PadhangmBulan Maret 2012

Padhang Mbulan malam itu terasa istimewa. Sebab, selain Cak Nun dan Cak Fuad, Kiai Kanjeng juga turut serta hadir di maiyahan. Materi malam itu merupakan pendalaman dan pengkayaan atas apa yang sudah disampaikan Cak Nun pada maiyahan di Gunung Anyar tempo hari.

Seperti telah menjadi ilmu bersama, maiyahan di Gunung Anyar sebelumnya bisa diidentifikasi sebagai pengantar pemahaman tauhid. Bagaimana Cak Nun memberikan pemahaman baru rahasia penciptaan, siapa sebenarnya Muhammad, apa posisi Muhammad dalam kontelasi penciptaan alam semesta hingga pada cara kembali kepada Allah: cara positif atau negatif.

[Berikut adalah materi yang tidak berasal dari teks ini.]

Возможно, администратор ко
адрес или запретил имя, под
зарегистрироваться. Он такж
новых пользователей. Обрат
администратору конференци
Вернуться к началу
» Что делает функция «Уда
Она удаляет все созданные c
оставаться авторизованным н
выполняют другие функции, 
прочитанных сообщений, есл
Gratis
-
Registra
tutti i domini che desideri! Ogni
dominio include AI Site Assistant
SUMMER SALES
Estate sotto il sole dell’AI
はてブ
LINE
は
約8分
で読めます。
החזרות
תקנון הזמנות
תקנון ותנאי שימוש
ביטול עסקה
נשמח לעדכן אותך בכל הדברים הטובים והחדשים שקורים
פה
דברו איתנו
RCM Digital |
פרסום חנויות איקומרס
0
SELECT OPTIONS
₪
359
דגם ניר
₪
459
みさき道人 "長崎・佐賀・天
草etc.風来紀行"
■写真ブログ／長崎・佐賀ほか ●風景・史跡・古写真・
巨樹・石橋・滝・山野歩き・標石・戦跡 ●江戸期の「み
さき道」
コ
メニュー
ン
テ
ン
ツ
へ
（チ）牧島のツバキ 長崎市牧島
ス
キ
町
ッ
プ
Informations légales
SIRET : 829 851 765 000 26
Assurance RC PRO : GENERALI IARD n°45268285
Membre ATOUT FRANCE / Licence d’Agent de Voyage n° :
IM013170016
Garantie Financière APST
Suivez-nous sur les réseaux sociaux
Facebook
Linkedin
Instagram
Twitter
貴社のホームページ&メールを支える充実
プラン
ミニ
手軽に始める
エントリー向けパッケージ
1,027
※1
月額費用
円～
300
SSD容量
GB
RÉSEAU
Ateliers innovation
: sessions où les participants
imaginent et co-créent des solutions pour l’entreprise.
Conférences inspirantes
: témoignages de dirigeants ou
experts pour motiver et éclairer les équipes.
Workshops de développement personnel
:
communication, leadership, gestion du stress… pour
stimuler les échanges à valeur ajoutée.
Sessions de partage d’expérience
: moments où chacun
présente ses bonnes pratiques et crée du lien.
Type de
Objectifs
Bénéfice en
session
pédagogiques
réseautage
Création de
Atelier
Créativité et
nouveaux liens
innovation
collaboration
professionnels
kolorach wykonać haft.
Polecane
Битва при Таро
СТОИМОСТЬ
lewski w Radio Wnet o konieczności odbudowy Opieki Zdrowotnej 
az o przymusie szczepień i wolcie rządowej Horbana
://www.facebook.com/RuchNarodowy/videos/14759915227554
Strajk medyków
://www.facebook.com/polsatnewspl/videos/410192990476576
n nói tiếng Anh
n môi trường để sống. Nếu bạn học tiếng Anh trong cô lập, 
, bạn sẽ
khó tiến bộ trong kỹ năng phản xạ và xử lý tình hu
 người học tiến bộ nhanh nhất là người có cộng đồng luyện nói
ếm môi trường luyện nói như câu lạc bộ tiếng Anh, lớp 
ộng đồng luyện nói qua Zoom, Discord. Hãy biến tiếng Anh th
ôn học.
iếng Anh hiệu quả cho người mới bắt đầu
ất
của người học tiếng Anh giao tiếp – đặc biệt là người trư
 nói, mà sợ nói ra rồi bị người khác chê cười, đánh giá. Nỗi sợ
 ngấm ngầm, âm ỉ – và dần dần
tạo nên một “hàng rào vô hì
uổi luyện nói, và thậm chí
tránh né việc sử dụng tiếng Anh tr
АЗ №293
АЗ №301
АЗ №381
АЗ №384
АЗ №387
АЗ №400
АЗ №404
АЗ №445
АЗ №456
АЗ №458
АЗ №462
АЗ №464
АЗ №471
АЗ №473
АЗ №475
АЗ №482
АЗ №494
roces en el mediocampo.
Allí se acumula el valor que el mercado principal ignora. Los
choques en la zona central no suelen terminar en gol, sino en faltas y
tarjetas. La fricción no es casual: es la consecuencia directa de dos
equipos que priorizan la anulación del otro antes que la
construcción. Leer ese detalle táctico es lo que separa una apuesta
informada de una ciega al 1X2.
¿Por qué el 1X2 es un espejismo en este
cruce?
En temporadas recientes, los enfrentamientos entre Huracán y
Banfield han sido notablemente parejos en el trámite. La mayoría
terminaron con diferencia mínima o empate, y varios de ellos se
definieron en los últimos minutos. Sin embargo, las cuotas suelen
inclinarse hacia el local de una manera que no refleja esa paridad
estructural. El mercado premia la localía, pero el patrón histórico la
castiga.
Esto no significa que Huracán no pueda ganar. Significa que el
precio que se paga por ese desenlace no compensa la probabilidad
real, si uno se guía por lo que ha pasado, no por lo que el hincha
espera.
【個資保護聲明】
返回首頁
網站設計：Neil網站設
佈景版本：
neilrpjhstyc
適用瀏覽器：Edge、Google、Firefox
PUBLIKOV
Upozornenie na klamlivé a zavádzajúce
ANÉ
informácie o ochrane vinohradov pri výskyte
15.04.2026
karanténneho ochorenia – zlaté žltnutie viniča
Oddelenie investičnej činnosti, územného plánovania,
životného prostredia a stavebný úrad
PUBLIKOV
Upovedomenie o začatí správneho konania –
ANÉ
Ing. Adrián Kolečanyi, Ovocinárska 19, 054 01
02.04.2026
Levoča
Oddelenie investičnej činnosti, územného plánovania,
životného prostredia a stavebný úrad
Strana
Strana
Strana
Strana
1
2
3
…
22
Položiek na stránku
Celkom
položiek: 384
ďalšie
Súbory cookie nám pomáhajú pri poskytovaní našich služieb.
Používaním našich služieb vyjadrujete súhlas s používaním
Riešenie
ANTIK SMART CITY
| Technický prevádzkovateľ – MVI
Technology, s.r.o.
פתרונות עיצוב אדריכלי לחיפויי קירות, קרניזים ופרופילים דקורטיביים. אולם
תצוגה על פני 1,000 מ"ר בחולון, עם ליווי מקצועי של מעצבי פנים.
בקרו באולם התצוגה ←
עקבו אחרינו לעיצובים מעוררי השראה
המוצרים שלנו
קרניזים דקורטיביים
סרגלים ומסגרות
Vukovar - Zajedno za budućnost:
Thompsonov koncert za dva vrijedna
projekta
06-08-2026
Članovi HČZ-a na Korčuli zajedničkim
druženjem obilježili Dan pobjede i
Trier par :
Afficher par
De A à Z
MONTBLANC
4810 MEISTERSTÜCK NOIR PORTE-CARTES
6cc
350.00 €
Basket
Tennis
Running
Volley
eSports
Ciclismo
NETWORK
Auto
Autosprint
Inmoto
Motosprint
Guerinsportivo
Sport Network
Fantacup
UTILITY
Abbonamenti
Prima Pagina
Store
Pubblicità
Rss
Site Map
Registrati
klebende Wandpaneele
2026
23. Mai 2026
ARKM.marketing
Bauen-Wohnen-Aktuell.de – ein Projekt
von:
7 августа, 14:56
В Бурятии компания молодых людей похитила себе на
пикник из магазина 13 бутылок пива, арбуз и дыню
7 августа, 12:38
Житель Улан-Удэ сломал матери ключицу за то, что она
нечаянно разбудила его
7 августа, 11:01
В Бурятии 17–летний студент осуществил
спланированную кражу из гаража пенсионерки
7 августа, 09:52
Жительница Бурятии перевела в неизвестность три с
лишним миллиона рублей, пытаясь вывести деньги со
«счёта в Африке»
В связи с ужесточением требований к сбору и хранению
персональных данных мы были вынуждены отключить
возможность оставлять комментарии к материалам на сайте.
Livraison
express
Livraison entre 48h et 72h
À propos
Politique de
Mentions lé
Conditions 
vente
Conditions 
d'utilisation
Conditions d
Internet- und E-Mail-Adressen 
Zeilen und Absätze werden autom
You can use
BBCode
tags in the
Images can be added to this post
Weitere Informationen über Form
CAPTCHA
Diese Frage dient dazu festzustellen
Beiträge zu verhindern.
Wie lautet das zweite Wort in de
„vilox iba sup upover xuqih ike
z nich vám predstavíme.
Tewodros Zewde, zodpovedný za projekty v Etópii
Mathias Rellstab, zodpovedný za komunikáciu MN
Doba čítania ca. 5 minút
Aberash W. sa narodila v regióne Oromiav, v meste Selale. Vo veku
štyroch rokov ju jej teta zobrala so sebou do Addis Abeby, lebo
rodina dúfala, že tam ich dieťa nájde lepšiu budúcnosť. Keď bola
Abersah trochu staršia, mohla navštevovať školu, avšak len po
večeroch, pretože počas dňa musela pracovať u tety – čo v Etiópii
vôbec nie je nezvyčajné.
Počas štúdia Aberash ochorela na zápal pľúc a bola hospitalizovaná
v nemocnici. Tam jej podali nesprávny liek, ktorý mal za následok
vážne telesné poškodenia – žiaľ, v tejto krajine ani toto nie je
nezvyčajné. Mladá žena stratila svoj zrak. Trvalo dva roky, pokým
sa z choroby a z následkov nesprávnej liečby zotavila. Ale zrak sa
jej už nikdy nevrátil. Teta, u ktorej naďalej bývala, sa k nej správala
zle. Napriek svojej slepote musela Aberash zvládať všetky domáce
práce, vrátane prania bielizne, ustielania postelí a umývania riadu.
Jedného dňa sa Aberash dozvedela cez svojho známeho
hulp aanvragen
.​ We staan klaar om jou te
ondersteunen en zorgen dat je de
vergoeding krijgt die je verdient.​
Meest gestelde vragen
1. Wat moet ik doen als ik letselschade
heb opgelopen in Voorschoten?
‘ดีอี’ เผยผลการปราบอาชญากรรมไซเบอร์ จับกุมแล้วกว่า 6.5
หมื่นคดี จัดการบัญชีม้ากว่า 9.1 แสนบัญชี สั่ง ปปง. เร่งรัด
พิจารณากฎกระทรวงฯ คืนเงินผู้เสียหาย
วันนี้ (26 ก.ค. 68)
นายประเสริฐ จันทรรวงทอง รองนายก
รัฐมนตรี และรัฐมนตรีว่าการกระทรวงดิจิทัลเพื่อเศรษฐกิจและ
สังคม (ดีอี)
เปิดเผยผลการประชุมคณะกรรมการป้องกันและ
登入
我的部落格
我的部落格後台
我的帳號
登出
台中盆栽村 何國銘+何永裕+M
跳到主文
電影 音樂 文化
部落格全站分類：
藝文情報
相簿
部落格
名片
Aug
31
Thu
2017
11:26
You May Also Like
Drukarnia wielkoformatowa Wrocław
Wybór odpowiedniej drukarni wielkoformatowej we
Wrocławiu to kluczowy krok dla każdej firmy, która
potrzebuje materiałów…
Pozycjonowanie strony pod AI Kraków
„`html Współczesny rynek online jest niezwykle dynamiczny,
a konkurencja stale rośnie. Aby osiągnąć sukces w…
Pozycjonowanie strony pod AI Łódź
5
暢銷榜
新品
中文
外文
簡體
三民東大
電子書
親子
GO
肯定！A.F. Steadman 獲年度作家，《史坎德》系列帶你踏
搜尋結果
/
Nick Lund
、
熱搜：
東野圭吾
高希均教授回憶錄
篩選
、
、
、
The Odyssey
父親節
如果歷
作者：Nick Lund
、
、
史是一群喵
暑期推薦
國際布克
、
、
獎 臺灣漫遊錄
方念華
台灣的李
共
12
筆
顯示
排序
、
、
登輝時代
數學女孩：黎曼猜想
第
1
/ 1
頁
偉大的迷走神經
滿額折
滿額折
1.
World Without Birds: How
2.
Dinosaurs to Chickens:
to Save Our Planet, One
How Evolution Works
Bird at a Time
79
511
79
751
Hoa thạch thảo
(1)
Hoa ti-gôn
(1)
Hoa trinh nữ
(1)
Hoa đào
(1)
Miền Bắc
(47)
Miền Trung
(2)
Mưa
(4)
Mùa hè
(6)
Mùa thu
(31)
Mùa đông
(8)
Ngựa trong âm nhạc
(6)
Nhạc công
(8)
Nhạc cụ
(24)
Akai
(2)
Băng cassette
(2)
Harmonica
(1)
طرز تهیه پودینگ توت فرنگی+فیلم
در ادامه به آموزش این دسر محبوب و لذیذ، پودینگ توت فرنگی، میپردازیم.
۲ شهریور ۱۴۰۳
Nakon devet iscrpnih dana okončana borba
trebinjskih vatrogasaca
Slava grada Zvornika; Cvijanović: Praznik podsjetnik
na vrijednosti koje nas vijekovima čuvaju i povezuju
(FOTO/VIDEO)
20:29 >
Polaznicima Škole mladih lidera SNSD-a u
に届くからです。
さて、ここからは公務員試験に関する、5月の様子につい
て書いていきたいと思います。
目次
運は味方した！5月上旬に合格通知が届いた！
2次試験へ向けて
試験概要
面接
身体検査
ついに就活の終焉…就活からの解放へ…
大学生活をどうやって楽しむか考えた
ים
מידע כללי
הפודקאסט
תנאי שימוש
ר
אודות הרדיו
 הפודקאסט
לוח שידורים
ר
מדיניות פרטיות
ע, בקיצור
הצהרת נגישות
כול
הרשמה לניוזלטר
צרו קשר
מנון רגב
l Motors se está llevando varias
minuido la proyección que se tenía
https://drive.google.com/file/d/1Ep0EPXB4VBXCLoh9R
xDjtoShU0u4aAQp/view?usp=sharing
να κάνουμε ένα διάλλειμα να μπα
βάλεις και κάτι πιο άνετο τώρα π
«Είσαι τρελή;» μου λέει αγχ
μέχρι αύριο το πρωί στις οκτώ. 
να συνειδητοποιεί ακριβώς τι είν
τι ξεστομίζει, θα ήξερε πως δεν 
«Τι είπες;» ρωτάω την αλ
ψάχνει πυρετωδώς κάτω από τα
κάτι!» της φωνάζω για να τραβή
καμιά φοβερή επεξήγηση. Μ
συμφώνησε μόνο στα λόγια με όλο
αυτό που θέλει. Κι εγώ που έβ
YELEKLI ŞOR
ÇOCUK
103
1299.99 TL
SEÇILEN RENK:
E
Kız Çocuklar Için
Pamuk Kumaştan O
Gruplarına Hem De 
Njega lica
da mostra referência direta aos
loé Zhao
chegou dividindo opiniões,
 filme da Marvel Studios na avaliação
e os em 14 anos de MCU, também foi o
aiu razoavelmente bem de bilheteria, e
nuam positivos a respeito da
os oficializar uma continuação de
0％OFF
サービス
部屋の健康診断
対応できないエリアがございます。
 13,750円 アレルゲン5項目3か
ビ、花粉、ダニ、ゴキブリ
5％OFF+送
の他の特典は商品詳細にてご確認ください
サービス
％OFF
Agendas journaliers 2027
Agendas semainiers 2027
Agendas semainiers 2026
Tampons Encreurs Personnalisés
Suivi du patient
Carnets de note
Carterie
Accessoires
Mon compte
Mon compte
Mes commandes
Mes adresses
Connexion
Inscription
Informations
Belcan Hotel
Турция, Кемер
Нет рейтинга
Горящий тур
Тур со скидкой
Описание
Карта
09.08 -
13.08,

Dalam kesempatan kali ini, Cak Nun menyegarkan kembali ingatan jamaah Maiyah kepada Muhammad dengan sebuah pertanyaan, “Kira-kira sejak kapan Muhammad bisa mengetahui hampir segala sesuatu, kesadarannya di bukak byak? Saat malaikat membelah dada Muhammad kecil. Itulah peristiwa yang indikatif dimana saat itulah struktur kesadaran dan struktur data di dalam diri Muhammad kecil diubah sedemikian rupa. Mungkin saja malaikat waktu itu menyambung beberapa “kabel” dalam diri Muhammad sehingga dalam seketika, kesadarannya berada di level yang jauh lebih tinggi dibanding manusia pada umumnya.”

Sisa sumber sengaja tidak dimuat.